Stored data entries ::
══════════════════════════════

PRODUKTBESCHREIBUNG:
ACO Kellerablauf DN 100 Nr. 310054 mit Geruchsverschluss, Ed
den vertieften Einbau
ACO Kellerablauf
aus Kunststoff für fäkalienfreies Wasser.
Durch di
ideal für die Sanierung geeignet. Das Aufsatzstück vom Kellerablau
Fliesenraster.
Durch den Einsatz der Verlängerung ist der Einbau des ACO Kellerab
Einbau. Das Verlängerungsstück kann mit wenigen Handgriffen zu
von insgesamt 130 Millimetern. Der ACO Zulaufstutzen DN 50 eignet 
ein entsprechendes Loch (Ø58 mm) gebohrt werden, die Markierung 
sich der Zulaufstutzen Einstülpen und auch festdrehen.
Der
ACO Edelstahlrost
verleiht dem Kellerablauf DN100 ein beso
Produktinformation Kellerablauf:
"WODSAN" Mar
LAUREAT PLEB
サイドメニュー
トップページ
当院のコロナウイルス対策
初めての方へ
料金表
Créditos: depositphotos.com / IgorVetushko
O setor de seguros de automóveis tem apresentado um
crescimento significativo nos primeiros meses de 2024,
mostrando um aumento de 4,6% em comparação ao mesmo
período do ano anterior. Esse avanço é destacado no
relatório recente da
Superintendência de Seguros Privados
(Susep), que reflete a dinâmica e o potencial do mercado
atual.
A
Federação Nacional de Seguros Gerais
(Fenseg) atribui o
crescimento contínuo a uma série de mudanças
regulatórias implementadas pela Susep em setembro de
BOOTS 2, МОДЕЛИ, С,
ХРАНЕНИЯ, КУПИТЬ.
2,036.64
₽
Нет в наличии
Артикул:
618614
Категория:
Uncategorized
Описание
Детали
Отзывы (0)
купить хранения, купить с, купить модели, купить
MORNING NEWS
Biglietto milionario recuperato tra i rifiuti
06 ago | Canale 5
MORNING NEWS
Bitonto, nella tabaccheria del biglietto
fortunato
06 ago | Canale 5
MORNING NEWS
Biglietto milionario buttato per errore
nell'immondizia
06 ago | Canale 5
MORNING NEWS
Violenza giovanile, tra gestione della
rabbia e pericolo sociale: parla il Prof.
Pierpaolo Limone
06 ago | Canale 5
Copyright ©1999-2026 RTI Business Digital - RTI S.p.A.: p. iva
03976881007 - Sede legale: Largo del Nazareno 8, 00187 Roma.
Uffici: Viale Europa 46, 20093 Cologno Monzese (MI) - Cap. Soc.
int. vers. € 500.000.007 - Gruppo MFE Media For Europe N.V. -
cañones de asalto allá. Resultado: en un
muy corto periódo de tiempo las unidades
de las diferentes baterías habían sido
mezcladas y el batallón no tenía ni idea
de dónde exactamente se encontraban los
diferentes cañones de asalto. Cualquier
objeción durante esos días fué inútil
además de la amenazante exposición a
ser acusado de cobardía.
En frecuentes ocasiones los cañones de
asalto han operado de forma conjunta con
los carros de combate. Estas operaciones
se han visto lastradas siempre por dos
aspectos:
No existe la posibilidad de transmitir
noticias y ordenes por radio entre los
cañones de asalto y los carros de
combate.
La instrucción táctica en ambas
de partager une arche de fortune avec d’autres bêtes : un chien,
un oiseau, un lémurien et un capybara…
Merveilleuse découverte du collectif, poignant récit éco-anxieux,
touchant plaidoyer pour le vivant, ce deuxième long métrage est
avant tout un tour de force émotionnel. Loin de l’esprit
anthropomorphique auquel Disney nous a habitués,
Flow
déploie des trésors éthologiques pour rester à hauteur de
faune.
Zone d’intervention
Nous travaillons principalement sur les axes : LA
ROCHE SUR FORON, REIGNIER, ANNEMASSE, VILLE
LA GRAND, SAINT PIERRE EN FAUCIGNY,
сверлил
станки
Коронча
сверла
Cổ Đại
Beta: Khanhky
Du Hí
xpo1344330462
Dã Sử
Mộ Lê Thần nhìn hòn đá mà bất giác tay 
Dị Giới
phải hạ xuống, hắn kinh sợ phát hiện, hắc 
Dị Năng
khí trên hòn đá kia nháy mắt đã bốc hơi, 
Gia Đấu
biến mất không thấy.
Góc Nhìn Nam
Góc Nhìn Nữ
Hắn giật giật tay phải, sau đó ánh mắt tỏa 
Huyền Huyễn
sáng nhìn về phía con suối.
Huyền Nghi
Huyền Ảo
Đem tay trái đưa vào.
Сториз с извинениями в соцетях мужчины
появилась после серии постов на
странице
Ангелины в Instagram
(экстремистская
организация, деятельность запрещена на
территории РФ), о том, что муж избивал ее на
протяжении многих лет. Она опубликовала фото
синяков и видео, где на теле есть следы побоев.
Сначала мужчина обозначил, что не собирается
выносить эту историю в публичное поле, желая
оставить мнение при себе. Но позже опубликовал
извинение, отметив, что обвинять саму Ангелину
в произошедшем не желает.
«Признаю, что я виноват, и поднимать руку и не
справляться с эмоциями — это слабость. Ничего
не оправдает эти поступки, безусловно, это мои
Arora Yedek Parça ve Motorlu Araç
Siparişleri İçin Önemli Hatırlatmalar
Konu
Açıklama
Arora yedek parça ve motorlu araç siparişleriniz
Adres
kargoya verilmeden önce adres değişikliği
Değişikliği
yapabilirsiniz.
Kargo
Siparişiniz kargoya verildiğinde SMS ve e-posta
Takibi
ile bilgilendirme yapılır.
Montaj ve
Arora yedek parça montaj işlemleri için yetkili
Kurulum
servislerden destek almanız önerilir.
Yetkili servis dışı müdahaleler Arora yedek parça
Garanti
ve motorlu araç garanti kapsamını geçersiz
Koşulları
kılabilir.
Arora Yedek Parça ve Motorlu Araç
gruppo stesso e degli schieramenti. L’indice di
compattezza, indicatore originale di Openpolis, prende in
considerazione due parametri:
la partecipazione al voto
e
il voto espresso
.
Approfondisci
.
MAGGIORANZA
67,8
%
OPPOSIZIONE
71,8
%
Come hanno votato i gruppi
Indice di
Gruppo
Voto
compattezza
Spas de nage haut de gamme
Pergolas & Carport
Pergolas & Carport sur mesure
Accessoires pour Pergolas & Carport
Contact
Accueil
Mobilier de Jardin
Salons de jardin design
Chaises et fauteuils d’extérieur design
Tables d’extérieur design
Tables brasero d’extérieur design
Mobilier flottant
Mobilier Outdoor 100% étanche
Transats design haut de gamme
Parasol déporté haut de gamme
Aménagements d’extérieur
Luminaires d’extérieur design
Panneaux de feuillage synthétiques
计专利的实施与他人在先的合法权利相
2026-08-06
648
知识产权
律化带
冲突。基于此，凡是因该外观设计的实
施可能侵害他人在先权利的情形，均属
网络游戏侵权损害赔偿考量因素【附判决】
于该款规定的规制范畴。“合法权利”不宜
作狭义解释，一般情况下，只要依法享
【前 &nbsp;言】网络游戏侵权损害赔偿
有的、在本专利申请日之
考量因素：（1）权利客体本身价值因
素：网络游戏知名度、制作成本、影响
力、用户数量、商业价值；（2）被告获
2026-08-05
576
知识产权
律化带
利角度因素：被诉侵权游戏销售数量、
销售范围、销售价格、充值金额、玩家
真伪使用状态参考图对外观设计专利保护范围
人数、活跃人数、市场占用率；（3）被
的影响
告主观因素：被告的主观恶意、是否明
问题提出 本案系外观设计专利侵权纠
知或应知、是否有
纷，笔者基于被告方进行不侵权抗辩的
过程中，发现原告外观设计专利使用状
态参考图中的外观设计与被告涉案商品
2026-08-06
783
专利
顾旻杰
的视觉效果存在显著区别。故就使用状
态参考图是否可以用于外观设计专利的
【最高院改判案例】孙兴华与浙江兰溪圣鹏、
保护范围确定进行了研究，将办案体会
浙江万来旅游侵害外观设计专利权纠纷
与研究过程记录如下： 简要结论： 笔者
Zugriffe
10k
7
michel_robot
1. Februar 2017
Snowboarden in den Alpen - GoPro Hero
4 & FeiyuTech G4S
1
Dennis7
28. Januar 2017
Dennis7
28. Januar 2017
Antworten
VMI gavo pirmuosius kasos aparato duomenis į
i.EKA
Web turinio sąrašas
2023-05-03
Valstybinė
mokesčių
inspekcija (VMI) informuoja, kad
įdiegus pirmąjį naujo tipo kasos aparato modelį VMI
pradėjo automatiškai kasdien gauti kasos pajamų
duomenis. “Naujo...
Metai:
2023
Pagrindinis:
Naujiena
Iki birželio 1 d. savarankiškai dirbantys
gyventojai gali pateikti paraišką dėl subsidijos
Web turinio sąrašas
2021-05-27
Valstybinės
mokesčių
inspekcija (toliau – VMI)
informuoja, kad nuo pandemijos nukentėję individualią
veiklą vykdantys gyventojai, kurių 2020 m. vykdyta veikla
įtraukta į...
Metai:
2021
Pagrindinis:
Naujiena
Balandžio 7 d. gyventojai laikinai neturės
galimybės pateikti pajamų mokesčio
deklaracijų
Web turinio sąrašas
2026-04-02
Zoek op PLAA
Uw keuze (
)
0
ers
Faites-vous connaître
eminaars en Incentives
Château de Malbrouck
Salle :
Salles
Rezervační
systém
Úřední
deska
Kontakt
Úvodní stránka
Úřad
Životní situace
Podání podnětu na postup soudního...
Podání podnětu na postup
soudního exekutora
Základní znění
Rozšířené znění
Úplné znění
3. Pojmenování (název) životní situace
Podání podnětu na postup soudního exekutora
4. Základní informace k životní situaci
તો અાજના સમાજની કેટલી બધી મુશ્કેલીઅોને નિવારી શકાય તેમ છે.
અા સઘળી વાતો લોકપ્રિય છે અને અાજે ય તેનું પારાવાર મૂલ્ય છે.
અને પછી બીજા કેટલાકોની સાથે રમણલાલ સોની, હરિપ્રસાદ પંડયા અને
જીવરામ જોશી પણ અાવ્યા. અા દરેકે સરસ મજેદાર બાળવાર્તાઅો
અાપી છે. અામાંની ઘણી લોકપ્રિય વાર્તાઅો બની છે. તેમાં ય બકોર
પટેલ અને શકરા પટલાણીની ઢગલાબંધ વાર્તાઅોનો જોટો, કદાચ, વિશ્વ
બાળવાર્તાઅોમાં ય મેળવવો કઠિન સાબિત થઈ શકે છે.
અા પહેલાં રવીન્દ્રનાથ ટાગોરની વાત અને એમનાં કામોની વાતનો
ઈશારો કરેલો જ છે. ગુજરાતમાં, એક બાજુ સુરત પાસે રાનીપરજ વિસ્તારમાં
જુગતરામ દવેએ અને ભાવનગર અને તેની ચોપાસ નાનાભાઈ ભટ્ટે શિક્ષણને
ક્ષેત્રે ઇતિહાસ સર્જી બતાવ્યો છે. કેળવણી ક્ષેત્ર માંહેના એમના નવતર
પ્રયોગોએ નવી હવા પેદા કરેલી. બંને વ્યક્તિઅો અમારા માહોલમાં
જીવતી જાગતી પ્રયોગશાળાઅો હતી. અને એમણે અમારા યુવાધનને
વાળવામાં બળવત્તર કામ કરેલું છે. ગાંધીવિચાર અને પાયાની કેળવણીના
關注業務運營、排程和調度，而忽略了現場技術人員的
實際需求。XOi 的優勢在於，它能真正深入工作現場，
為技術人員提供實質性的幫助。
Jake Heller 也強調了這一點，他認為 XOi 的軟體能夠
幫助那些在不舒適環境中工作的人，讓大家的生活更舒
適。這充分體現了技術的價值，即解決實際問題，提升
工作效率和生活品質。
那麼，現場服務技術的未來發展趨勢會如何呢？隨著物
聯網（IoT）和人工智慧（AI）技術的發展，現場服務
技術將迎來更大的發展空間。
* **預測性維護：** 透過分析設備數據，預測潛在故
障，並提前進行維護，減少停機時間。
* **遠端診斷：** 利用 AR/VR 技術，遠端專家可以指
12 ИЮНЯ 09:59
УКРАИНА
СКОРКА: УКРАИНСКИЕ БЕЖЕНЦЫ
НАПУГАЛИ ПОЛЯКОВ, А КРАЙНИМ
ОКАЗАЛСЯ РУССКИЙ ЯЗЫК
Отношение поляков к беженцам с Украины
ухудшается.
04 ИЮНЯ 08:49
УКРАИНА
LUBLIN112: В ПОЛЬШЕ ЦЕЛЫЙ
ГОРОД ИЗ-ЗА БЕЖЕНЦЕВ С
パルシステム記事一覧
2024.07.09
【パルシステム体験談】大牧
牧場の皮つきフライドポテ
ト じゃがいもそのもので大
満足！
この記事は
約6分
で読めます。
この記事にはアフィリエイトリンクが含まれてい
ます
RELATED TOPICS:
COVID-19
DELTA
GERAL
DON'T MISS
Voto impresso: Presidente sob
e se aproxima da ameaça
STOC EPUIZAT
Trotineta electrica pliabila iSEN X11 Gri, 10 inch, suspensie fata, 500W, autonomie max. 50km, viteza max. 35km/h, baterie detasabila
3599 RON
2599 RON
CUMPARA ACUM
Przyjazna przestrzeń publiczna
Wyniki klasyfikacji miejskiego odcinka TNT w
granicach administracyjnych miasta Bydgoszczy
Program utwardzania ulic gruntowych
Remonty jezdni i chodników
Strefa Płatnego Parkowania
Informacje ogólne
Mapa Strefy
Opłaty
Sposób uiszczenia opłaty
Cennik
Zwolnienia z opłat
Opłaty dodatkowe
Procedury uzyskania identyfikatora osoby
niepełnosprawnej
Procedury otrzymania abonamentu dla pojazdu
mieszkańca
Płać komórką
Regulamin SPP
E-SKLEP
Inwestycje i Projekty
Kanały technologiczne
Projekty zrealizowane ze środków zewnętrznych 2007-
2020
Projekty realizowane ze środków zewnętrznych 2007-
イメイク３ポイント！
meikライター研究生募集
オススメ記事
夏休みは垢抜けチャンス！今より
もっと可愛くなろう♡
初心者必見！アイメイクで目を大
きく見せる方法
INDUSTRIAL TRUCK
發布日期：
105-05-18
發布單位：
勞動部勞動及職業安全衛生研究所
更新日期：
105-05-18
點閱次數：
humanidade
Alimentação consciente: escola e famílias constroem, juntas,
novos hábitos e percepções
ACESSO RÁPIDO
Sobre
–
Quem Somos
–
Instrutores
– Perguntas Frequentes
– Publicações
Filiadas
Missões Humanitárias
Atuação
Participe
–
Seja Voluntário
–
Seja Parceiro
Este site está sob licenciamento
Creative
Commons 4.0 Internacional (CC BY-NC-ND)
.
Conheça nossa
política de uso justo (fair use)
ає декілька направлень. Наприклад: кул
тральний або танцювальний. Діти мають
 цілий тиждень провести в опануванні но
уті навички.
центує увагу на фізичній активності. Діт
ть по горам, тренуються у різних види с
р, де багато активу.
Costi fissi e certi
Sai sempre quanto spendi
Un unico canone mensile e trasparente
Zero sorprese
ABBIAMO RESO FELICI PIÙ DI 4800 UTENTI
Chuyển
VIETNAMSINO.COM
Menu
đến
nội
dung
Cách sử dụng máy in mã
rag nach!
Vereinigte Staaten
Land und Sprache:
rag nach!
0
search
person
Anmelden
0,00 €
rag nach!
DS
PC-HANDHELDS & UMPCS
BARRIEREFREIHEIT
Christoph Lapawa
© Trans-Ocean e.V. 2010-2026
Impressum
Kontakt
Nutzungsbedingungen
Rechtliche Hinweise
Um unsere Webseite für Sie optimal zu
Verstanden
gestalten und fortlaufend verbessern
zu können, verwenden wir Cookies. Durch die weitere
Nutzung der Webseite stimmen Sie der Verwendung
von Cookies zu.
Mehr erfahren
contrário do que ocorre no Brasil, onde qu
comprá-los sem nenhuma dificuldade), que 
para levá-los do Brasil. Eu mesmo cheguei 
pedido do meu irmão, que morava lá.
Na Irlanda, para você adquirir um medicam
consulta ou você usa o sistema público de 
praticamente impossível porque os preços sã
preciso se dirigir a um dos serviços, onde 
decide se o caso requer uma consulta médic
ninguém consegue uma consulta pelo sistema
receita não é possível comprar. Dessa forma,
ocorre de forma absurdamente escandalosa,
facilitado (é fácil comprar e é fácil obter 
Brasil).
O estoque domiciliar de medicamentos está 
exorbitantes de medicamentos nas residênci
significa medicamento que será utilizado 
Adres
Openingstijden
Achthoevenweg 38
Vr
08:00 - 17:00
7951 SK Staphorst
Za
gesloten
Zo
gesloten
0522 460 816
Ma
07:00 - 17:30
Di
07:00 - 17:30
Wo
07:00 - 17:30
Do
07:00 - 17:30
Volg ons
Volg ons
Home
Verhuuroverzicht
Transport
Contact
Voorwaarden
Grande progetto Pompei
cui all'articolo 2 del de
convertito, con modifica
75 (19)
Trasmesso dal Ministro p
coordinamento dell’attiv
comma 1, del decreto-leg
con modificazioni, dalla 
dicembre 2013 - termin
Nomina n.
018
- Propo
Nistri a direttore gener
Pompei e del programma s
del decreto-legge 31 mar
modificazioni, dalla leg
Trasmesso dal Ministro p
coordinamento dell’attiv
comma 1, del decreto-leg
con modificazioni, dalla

══════════════════════════════

Write out the lines of the entries, word for word, from the first through the one containing "Biglietto milionario buttato per errore", and stop at that line.

PRODUKTBESCHREIBUNG:
ACO Kellerablauf DN 100 Nr. 310054 mit Geruchsverschluss, Ed
den vertieften Einbau
ACO Kellerablauf
aus Kunststoff für fäkalienfreies Wasser.
Durch di
ideal für die Sanierung geeignet. Das Aufsatzstück vom Kellerablau
Fliesenraster.
Durch den Einsatz der Verlängerung ist der Einbau des ACO Kellerab
Einbau. Das Verlängerungsstück kann mit wenigen Handgriffen zu
von insgesamt 130 Millimetern. Der ACO Zulaufstutzen DN 50 eignet 
ein entsprechendes Loch (Ø58 mm) gebohrt werden, die Markierung 
sich der Zulaufstutzen Einstülpen und auch festdrehen.
Der
ACO Edelstahlrost
verleiht dem Kellerablauf DN100 ein beso
Produktinformation Kellerablauf:
"WODSAN" Mar
LAUREAT PLEB
サイドメニュー
トップページ
当院のコロナウイルス対策
初めての方へ
料金表
Créditos: depositphotos.com / IgorVetushko
O setor de seguros de automóveis tem apresentado um
crescimento significativo nos primeiros meses de 2024,
mostrando um aumento de 4,6% em comparação ao mesmo
período do ano anterior. Esse avanço é destacado no
relatório recente da
Superintendência de Seguros Privados
(Susep), que reflete a dinâmica e o potencial do mercado
atual.
A
Federação Nacional de Seguros Gerais
(Fenseg) atribui o
crescimento contínuo a uma série de mudanças
regulatórias implementadas pela Susep em setembro de
BOOTS 2, МОДЕЛИ, С,
ХРАНЕНИЯ, КУПИТЬ.
2,036.64
₽
Нет в наличии
Артикул:
618614
Категория:
Uncategorized
Описание
Детали
Отзывы (0)
купить хранения, купить с, купить модели, купить
MORNING NEWS
Biglietto milionario recuperato tra i rifiuti
06 ago | Canale 5
MORNING NEWS
Bitonto, nella tabaccheria del biglietto
fortunato
06 ago | Canale 5
MORNING NEWS
Biglietto milionario buttato per errore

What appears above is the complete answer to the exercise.